Top of Input data
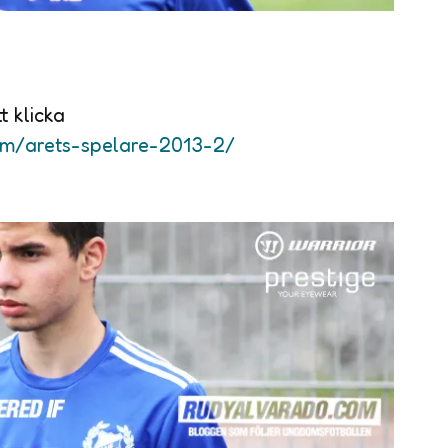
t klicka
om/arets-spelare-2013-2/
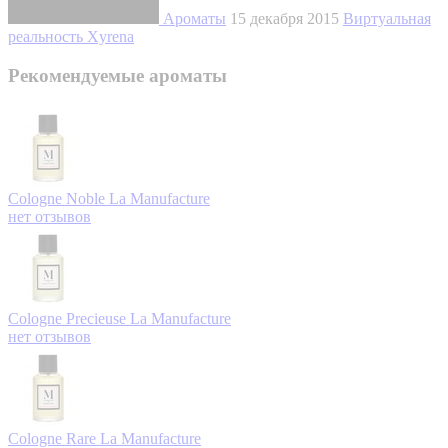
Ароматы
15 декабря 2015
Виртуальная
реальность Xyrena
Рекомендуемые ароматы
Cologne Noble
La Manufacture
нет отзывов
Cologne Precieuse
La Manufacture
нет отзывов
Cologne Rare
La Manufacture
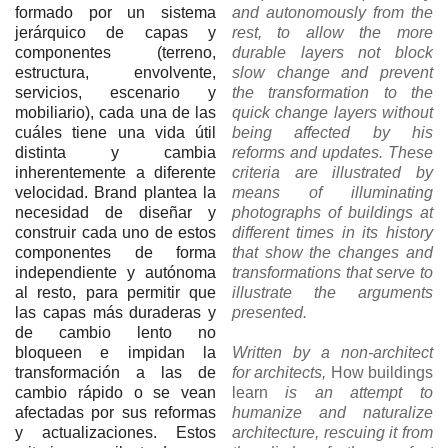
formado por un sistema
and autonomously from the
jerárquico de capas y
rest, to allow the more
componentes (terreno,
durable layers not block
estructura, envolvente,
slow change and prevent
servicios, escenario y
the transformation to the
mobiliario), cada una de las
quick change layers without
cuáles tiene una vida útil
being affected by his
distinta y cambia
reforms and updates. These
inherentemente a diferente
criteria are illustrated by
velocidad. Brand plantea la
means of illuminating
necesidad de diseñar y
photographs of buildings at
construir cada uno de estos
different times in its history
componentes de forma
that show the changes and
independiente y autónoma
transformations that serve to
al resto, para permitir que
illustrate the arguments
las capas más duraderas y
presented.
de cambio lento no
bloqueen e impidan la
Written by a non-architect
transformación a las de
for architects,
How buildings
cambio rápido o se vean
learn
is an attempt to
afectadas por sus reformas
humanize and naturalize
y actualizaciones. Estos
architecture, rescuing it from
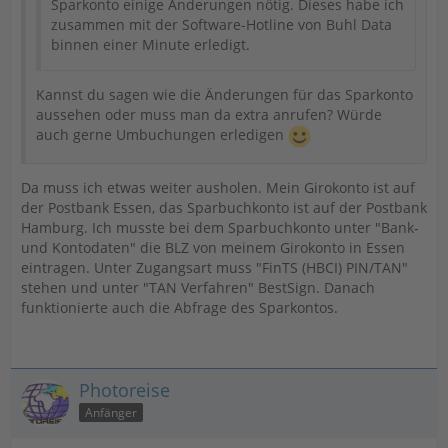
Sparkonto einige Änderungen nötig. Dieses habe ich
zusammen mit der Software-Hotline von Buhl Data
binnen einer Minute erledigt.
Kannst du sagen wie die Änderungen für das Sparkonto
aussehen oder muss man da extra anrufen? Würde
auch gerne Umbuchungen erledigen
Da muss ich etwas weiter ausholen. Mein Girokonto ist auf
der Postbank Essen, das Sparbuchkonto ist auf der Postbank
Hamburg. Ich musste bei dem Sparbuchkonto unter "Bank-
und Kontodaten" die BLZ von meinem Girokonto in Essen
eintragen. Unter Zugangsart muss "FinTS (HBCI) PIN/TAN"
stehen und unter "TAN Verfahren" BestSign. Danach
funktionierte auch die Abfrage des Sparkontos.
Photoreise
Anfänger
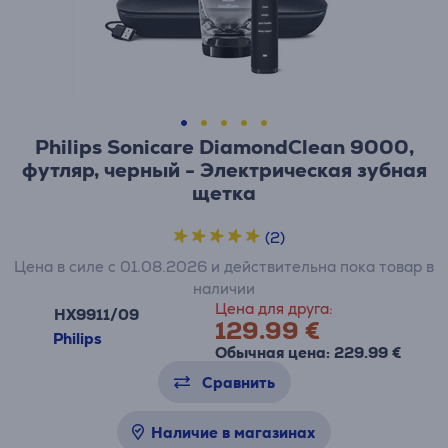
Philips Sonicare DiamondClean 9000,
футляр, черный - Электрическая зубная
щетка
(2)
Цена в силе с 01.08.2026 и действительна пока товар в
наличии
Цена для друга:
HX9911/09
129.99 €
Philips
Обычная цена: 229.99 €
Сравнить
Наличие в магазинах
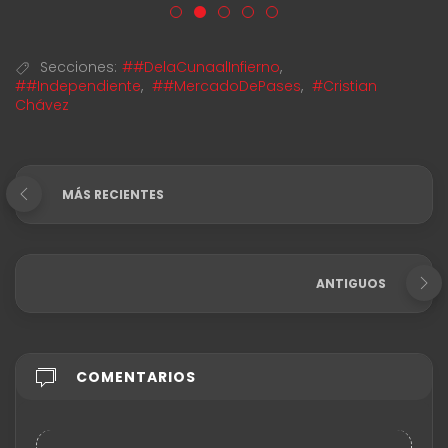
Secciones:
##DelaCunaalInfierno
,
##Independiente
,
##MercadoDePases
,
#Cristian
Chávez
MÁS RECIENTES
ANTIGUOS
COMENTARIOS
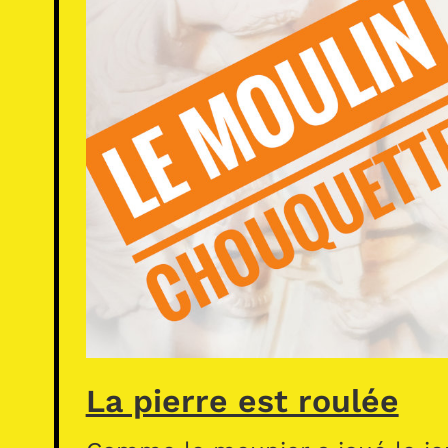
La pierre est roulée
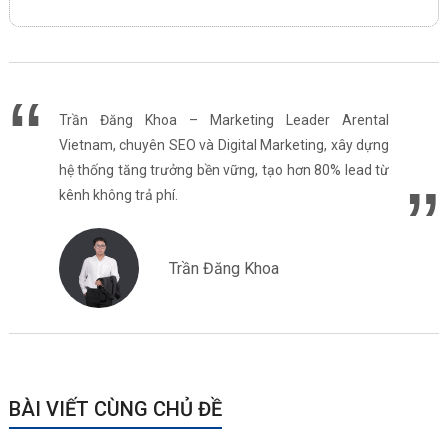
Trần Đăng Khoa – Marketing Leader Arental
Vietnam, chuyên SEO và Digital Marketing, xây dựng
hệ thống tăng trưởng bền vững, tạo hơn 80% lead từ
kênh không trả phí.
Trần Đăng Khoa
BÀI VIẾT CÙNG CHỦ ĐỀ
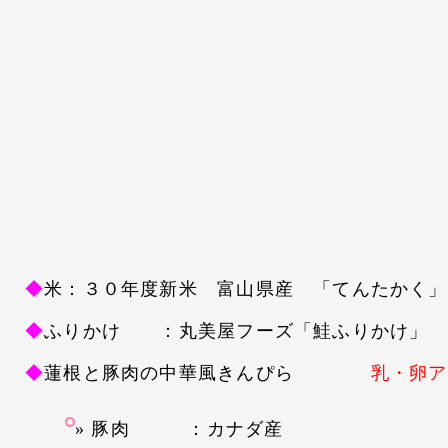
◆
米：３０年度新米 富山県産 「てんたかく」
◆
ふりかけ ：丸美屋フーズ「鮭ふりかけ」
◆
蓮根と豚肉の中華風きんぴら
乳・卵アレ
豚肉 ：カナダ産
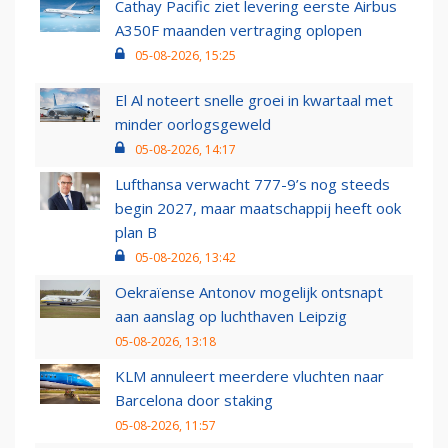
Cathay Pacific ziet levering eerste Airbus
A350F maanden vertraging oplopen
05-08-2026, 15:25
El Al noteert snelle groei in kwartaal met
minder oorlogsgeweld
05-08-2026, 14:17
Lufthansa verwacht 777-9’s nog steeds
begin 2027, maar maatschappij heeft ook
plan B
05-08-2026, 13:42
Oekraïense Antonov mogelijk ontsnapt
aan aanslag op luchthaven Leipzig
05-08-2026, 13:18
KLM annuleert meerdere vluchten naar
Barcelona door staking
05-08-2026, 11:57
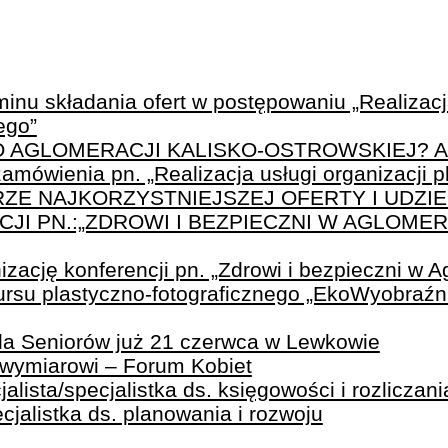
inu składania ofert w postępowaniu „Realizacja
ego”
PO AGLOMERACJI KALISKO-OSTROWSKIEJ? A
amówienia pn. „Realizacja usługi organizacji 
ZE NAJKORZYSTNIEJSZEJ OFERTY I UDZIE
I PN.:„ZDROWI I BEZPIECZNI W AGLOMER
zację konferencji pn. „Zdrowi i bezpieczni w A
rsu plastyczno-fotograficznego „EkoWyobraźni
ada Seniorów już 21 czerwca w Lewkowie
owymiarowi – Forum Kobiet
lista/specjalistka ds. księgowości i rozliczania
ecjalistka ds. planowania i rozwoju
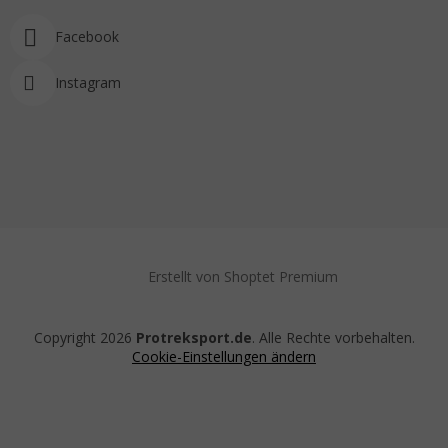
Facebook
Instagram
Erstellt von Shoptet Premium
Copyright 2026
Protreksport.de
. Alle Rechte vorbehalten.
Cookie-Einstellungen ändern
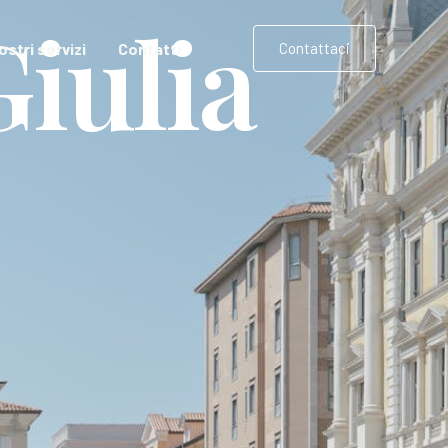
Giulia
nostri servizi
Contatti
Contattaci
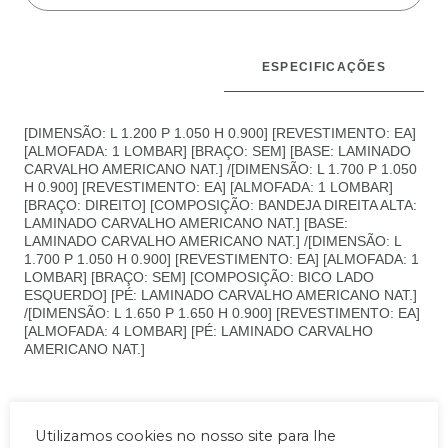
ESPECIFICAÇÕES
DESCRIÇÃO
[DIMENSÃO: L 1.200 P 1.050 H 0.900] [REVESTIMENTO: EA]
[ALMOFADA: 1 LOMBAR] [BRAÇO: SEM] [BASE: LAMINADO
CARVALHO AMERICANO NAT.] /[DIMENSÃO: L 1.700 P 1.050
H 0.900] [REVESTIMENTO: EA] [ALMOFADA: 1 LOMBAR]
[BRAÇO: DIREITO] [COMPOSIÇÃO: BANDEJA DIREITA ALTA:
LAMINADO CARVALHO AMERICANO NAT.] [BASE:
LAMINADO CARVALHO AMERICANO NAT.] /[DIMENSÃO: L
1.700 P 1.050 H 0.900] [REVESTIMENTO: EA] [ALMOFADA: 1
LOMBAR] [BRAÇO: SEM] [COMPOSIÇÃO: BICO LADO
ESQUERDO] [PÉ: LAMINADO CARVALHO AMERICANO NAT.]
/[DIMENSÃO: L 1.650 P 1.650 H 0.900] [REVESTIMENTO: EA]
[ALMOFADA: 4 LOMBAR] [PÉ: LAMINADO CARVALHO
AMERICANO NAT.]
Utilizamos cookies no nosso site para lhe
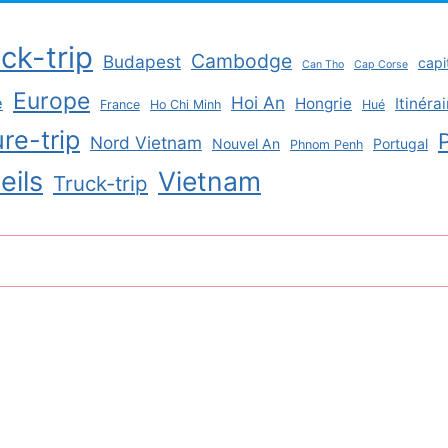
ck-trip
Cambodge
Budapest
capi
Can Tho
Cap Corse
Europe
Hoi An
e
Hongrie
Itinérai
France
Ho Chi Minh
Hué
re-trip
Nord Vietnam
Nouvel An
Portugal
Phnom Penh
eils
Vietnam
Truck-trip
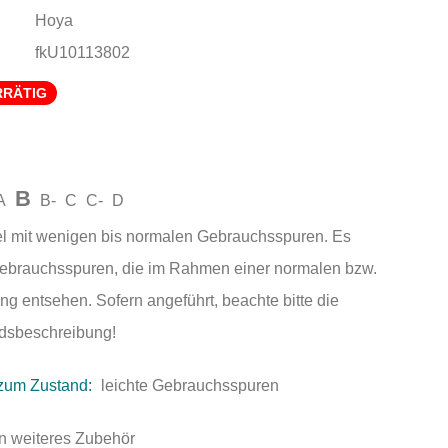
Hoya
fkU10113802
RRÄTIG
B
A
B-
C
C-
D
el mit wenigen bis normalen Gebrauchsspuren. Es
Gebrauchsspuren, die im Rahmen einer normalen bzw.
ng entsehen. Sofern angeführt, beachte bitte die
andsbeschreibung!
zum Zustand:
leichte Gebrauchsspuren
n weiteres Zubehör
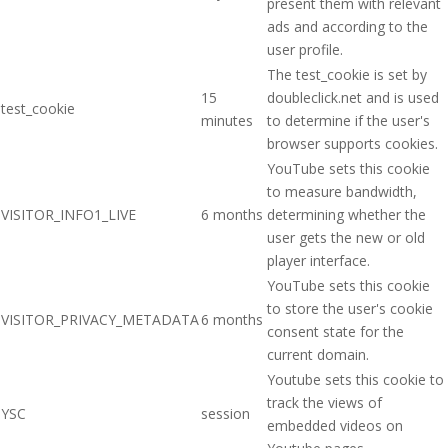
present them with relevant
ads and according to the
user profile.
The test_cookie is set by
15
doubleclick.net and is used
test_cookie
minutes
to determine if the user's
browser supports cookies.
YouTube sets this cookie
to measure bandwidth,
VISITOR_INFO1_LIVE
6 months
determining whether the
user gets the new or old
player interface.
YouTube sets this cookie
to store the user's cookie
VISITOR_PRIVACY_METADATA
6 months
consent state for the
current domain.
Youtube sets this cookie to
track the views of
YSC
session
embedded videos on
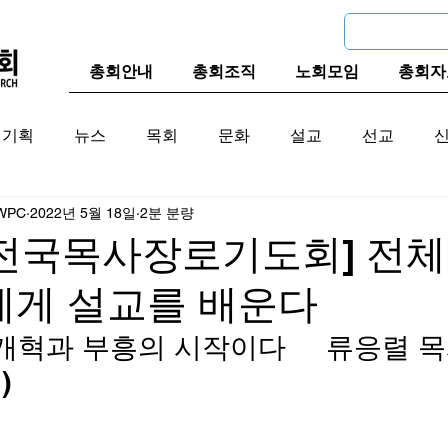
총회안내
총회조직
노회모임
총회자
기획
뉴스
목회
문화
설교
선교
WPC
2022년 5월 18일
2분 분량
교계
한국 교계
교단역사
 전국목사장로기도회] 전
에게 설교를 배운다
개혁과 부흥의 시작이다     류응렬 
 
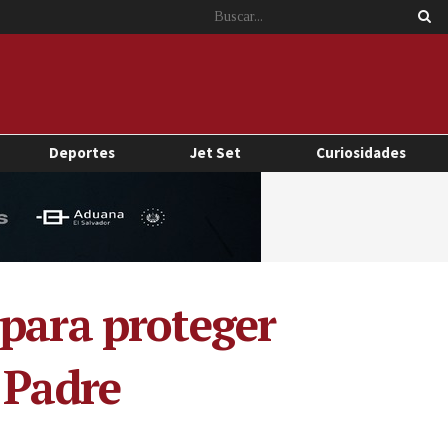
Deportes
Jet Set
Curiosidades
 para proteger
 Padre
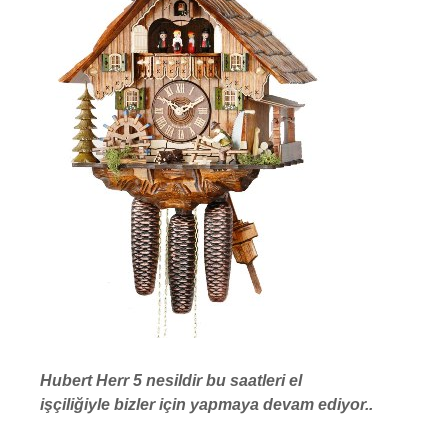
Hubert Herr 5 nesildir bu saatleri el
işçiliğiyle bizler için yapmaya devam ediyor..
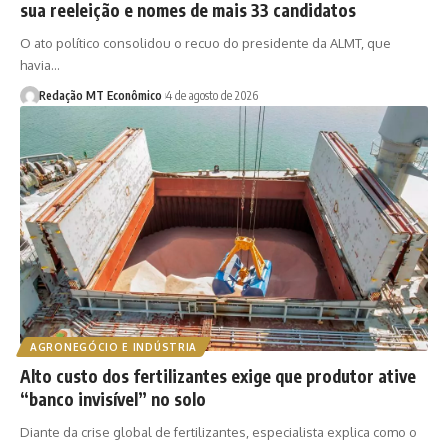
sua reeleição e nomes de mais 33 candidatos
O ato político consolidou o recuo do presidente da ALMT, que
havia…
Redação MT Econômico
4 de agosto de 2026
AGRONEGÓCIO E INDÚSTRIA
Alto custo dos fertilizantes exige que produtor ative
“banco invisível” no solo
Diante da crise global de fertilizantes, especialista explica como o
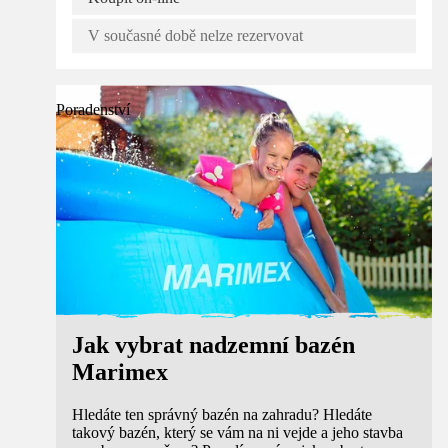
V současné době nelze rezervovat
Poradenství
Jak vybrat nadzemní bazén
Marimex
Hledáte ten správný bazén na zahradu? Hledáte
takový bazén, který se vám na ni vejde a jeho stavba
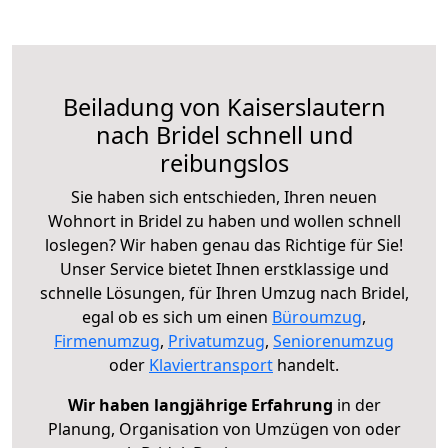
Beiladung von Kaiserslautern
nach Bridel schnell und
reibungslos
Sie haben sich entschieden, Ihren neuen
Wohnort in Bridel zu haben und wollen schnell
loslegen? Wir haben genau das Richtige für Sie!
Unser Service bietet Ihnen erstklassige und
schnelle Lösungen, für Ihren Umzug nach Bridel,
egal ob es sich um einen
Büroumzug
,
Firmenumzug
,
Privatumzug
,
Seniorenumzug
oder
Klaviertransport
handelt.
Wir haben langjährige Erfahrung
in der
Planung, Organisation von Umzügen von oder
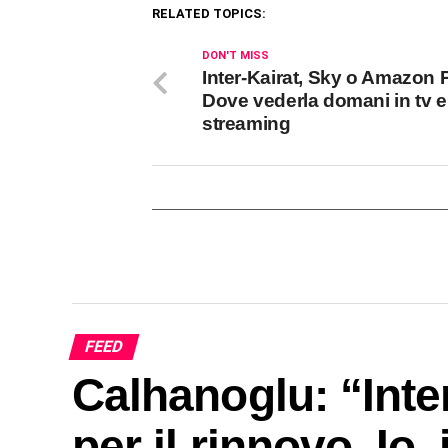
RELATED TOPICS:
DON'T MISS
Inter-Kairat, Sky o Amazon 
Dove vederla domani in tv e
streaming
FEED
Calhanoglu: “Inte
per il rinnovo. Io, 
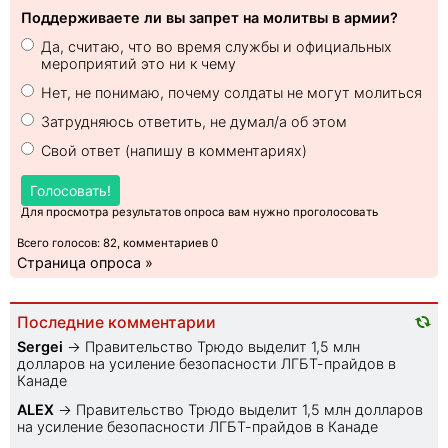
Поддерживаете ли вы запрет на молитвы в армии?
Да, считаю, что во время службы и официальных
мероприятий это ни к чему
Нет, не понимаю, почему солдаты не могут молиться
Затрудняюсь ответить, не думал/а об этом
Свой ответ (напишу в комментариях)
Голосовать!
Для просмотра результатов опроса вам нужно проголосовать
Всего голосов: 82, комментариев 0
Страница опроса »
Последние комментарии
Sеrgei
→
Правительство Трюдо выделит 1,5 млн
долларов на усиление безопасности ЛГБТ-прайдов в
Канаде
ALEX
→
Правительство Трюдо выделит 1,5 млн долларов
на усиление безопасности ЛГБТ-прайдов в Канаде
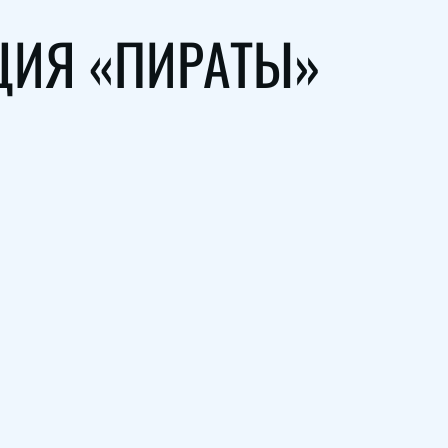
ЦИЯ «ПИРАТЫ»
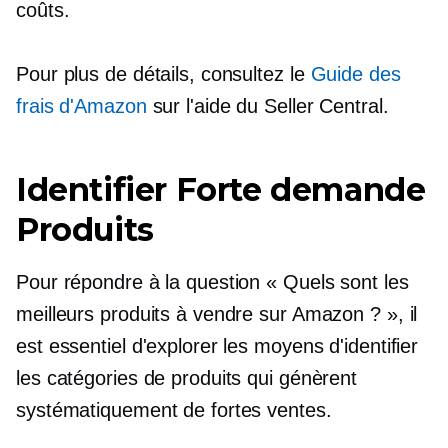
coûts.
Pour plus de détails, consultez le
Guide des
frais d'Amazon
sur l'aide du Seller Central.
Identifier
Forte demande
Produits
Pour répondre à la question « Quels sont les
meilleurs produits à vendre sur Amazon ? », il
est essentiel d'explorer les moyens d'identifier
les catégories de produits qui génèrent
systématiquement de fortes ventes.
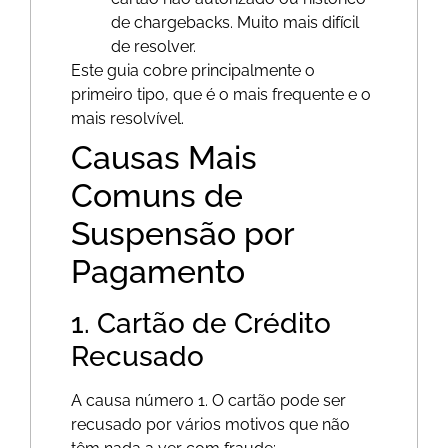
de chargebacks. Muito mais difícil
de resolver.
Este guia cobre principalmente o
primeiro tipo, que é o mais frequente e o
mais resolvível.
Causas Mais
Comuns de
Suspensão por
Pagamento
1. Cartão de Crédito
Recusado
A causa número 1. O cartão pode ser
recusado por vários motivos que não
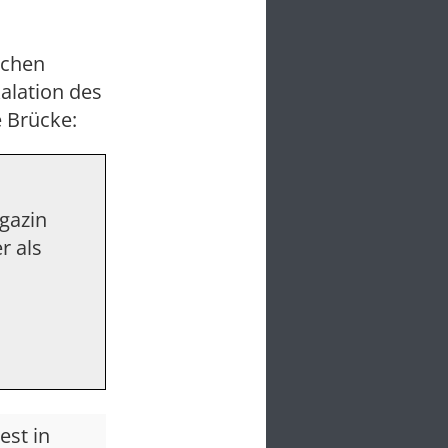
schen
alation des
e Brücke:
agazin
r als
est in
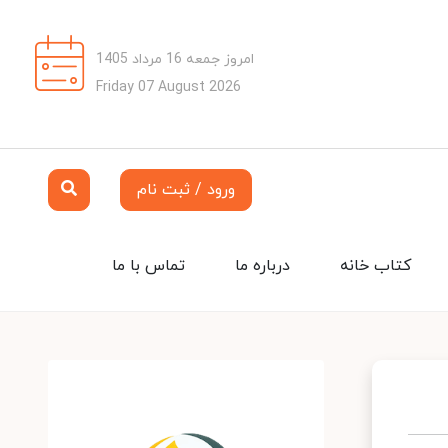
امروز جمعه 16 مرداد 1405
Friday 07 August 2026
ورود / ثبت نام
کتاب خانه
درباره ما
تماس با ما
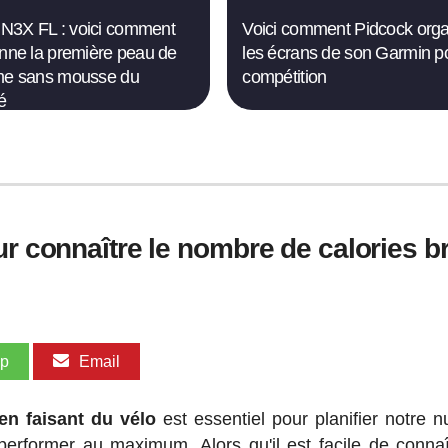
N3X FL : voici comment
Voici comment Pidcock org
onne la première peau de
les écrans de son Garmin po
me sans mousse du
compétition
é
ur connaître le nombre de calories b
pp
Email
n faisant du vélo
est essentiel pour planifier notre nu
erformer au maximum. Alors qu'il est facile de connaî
Bottom of Input data
Exercise »
For each line in the data that holds the word "Vietnam", copy the line.

Answer area »
Vietnam, chuyên SEO và Digital Marketing, xây dựng
Nord Vietnam
Vietnam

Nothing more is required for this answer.